- What the task requires -
Every line of the listing must be reproduced as it stands. Leave the images behind.
--- Dataset excerpts Enclosed Below ---
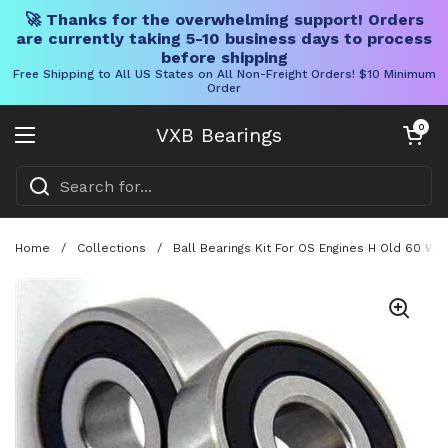
🚀 Thanks for the overwhelming support! Orders
are currently taking 5-10 business days to process
before shipping
Free Shipping to All US States on All Non-Freight Orders! $10 Minimum
Order
Skip to content
Open cart
0
VXB Bearings
Open menu
Home
/
Collections
/
Ball Bearings Kit For OS Engines H Old 60 Wi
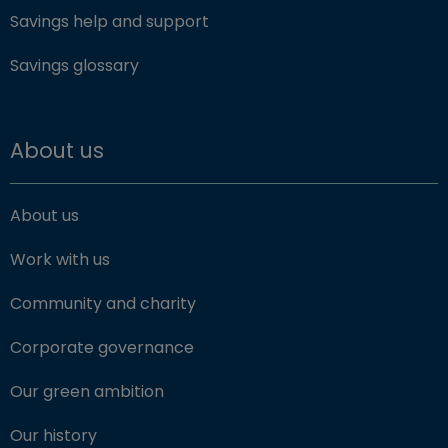
Savings help and support
Savings glossary
About us
About us
Work with us
Community and charity
Corporate governance
Our green ambition
Our history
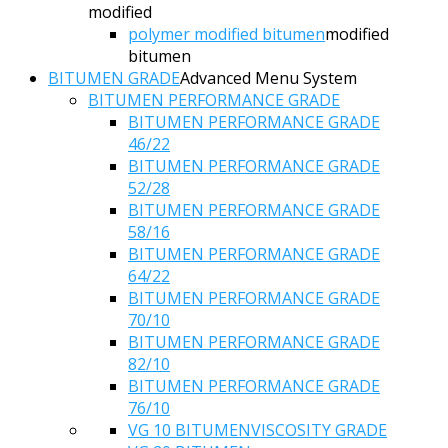
modified
polymer modified bitumen
modified
bitumen
BITUMEN GRADE
Advanced Menu System
BITUMEN PERFORMANCE GRADE
BITUMEN PERFORMANCE GRADE
46/22
BITUMEN PERFORMANCE GRADE
52/28
BITUMEN PERFORMANCE GRADE
58/16
BITUMEN PERFORMANCE GRADE
64/22
BITUMEN PERFORMANCE GRADE
70/10
BITUMEN PERFORMANCE GRADE
82/10
BITUMEN PERFORMANCE GRADE
76/10
VG 10 BITUMEN
VISCOSITY GRADE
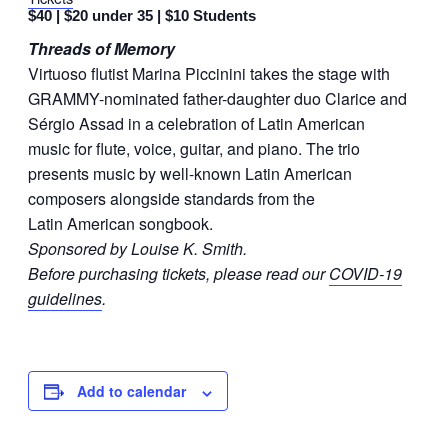
$40 | $20 under 35 | $10 Students
Threads of Memory
Virtuoso flutist Marina Piccinini takes the stage with
GRAMMY-nominated father-daughter duo Clarice and
Sérgio Assad in a celebration of Latin American
music for flute, voice, guitar, and piano. The trio
presents music by well-known Latin American
composers alongside standards from the
Latin American songbook.
Sponsored by Louise K. Smith.
Before purchasing tickets, please read our
COVID-19
guidelines
.
Add to calendar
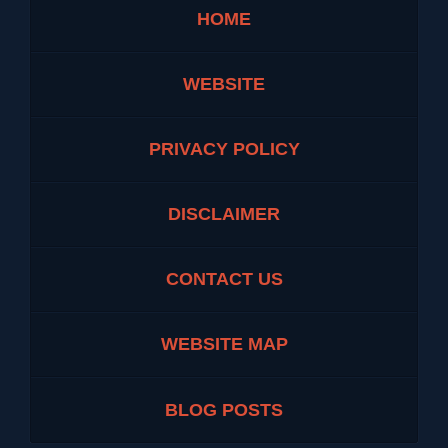
HOME
WEBSITE
PRIVACY POLICY
DISCLAIMER
CONTACT US
WEBSITE MAP
BLOG POSTS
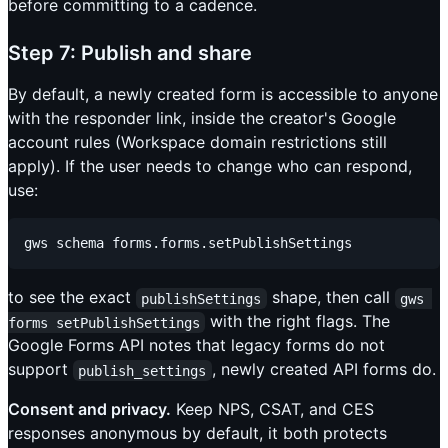
before committing to a cadence.
Step 7: Publish and share
By default, a newly created form is accessible to anyone
with the responder link, inside the creator's Google
account rules (Workspace domain restrictions still
apply). If the user needs to change who can respond,
use:
to see the exact
shape, then call
publishSettings
gws 
with the right flags. The
forms setPublishSettings
Google Forms API notes that legacy forms do not
support
, newly created API forms do.
publish_settings
Consent and privacy.
Keep NPS, CSAT, and CES
responses anonymous by default, it both protects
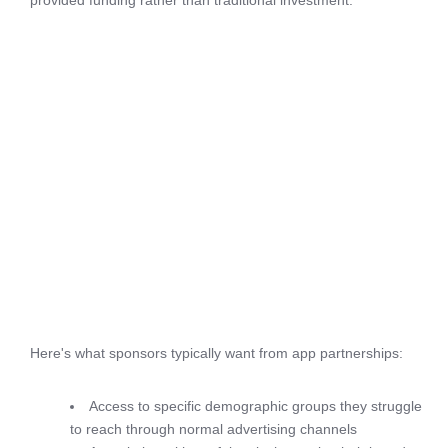
provided funding rather than traditional investment.
Here's what sponsors typically want from app partnerships:
Access to specific demographic groups they struggle
to reach through normal advertising channels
--- End of Enclosed Dataset excerpts ---
- Answer box -
🚀 Thanks for the overwhelming support! Orders
are currently taking 5-10 business days to process
before shipping
Free Shipping to All US States on All Non-Freight Orders! $10 Minimum
Order
Skip to content
Open cart
0
VXB Bearings
Open menu
Home
/
Collections
/
Ball Bearings Kit For OS Engines H Old 60 Wi
Savings help and support
Savings glossary
About us
About us
Work with us
Community and charity
Corporate governance
Our green ambition
Our history
modified
polymer modified bitumen
modified
bitumen
BITUMEN GRADE
Advanced Menu System
BITUMEN PERFORMANCE GRADE
BITUMEN PERFORMANCE GRADE
46/22
BITUMEN PERFORMANCE GRADE
52/28
BITUMEN PERFORMANCE GRADE
58/16
BITUMEN PERFORMANCE GRADE
64/22
BITUMEN PERFORMANCE GRADE
70/10
BITUMEN PERFORMANCE GRADE
82/10
BITUMEN PERFORMANCE GRADE
76/10
VG 10 BITUMEN
VISCOSITY GRADE
$40 | $20 under 35 | $10 Students
Threads of Memory
Virtuoso flutist Marina Piccinini takes the stage with
GRAMMY-nominated father-daughter duo Clarice and
Sérgio Assad in a celebration of Latin American
music for flute, voice, guitar, and piano. The trio
presents music by well-known Latin American
composers alongside standards from the
Latin American songbook.
Sponsored by Louise K. Smith.
Before purchasing tickets, please read our
COVID-19
guidelines
.
Add to calendar
HOME
WEBSITE
PRIVACY POLICY
DISCLAIMER
CONTACT US
WEBSITE MAP
BLOG POSTS
before committing to a cadence.
Step 7: Publish and share
By default, a newly created form is accessible to anyone
with the responder link, inside the creator's Google
account rules (Workspace domain restrictions still
apply). If the user needs to change who can respond,
use:
to see the exact
shape, then call
publishSettings
gws 
with the right flags. The
forms setPublishSettings
Google Forms API notes that legacy forms do not
support
, newly created API forms do.
publish_settings
Consent and privacy.
Keep NPS, CSAT, and CES
responses anonymous by default, it both protects
provided funding rather than traditional investment.
Here's what sponsors typically want from app partnerships:
Access to specific demographic groups they struggle
to reach through normal advertising channels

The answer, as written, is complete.